New to Tech? Employers Want Technologists with These 25 Skills

Let’s say you’re totally new to the tech industry, and you’re curious about where to focus your valuable learning time. Which skills should you attempt to master?

The answer to that question is partially driven by your own interests—if you have an emotional attachment to artificial intelligence (A.I.) or game development, for example, you’ll want to study the skills that power those disciplines. But it’s also worth examining what employers want.

Emsi Burning Glass, which collects and analyzes millions of job postings from across the country, offers a regular breakdown of the most-requested tech skills by employers. Here’s a chart of those skills over the past 60 days:

As we’ve discussed before, there’s a continuing hunger among companies for technologists who’ve mastered SQL, and for good reason: the programming language is key to managing and querying relational databases, making it the foundation of many organizations’ data operations. Want to learn SQL? Check out this offering from w3schools, which breaks down the various elements of SQL into “chapters”; Microsoft also offers a variety of training materials and instructor-led courses.

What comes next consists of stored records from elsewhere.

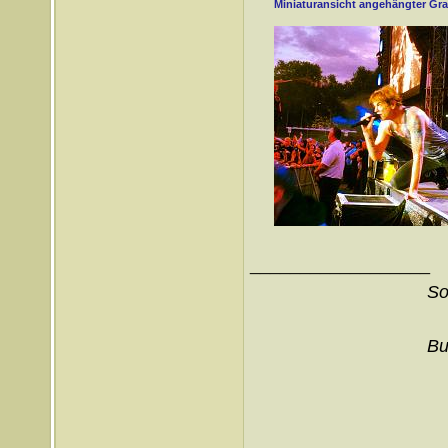
Miniaturansicht angehängter Gra
__________________
So
Bu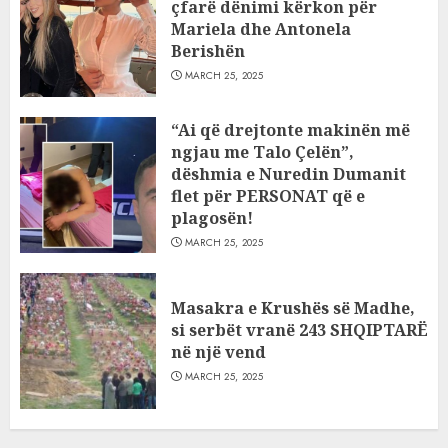
çfarë dënimi kërkon për
Mariela dhe Antonela
Berishën
MARCH 25, 2025
“Ai që drejtonte makinën më
ngjau me Talo Çelën”,
dëshmia e Nuredin Dumanit
flet për PERSONAT që e
plagosën!
MARCH 25, 2025
Masakra e Krushës së Madhe,
si serbët vranë 243 SHQIPTARË
në një vend
MARCH 25, 2025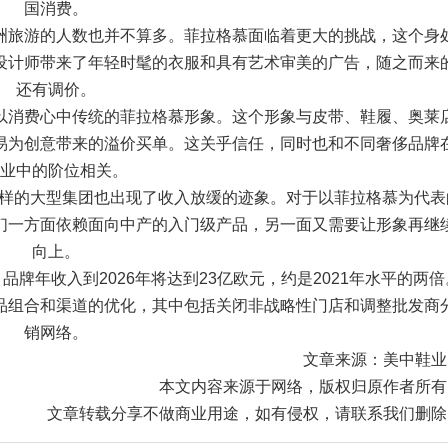
国消费。
洲旅游的人数也并不算多。菲拉格慕面临着更大的挑战，这个身
设计师带来了年轻时髦的衣服和具有艺术审美的广告，随之而来
还有调价。
以消费心中传统的菲拉格慕形象。这个形象与皮带、鞋履、奥莱
易为创意带来的溢价买单。这关乎信任，同时也和不同奢侈品牌
业中的阶位相关。
这样的大型集团也出现了收入放缓的迹象。对于以菲拉格慕为代表
们一方面依赖面向中产的入门级产品，另一面又需要让形象再继
向上。
牌年收入到2026年将达到23亿欧元，约是2021年水平的两倍
品组合和渠道的优化，其中包括关闭非战略性门店和调整批发商
销网络。
文章来源：美中鞋业
本文内容来源于网络，版权归原作者所有
文章转载分享不做商业用途，如有侵权，请联系我们删除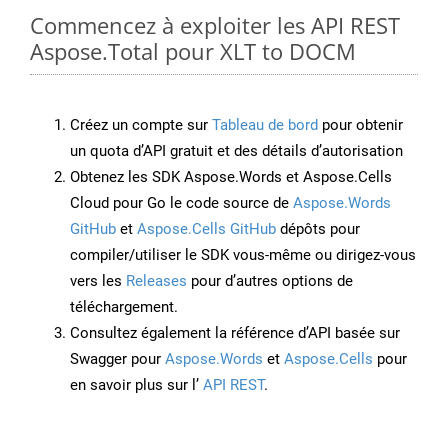
Commencez à exploiter les API REST
Aspose.Total pour XLT to DOCM
Créez un compte sur
Tableau de bord
pour obtenir
un quota d’API gratuit et des détails d’autorisation
Obtenez les SDK Aspose.Words et Aspose.Cells
Cloud pour Go le code source de
Aspose.Words
GitHub
et
Aspose.Cells GitHub
dépôts pour
compiler/utiliser le SDK vous-même ou dirigez-vous
vers les
Releases
pour d’autres options de
téléchargement.
Consultez également la référence d’API basée sur
Swagger pour
Aspose.Words
et
Aspose.Cells
pour
en savoir plus sur l’
API REST
.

It also never hurts to learn popular programming languages such as Python, Java, and JavaScript, all of which power thousands of companies’ internal and external apps and services. As with SQL, there are lots of resources available online for learning these languages; if you want to learn Python, for instance, swing by Python.org for its handy beginner’s guide. 

In addition to technical skills, it’s also clear that employers really want technologists who’ve mastered product and project management. These managers not only know the technical aspects of projects, but also have the “soft skills” (such as empathy and communication) necessary to work with stakeholders, team members, and clients. If you’re curious about project management as a career, start off by mastering project-management methods such as Agile, Scrum, Kanban, and (yes, it’s old, but still used) Waterfall.